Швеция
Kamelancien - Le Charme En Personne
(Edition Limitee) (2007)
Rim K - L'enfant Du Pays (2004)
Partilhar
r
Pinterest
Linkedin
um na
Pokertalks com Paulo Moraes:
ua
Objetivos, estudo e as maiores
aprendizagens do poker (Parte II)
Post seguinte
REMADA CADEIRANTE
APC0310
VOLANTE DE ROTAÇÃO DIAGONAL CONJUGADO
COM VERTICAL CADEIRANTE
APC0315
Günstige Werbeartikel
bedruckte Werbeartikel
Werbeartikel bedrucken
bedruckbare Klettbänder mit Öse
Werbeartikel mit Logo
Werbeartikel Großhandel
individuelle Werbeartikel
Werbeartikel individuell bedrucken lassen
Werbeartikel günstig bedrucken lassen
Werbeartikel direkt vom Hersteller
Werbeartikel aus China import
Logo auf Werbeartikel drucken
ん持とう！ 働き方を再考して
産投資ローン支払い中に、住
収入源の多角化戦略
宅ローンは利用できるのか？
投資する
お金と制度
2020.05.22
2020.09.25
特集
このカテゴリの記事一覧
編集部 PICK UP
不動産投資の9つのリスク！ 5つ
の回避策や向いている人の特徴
---
_WHAT THIS TASK INVOLVES_. Each record above is to be given again without any change to its wording.

_RESULT OF THIS TASK_.
Швеция
Kamelancien - Le Charme En Personne
(Edition Limitee) (2007)
Rim K - L'enfant Du Pays (2004)
Partilhar
r
Pinterest
Linkedin
um na
Pokertalks com Paulo Moraes:
ua
Objetivos, estudo e as maiores
aprendizagens do poker (Parte II)
Post seguinte
REMADA CADEIRANTE
APC0310
VOLANTE DE ROTAÇÃO DIAGONAL CONJUGADO
COM VERTICAL CADEIRANTE
APC0315
Günstige Werbeartikel
bedruckte Werbeartikel
Werbeartikel bedrucken
bedruckbare Klettbänder mit Öse
Werbeartikel mit Logo
Werbeartikel Großhandel
individuelle Werbeartikel
Werbeartikel individuell bedrucken lassen
Werbeartikel günstig bedrucken lassen
Werbeartikel direkt vom Hersteller
Werbeartikel aus China import
Logo auf Werbeartikel drucken
ん持とう！ 働き方を再考して
産投資ローン支払い中に、住
収入源の多角化戦略
宅ローンは利用できるのか？
投資する
お金と制度
2020.05.22
2020.09.25
特集
このカテゴリの記事一覧
編集部 PICK UP
不動産投資の9つのリスク！ 5つ
の回避策や向いている人の特徴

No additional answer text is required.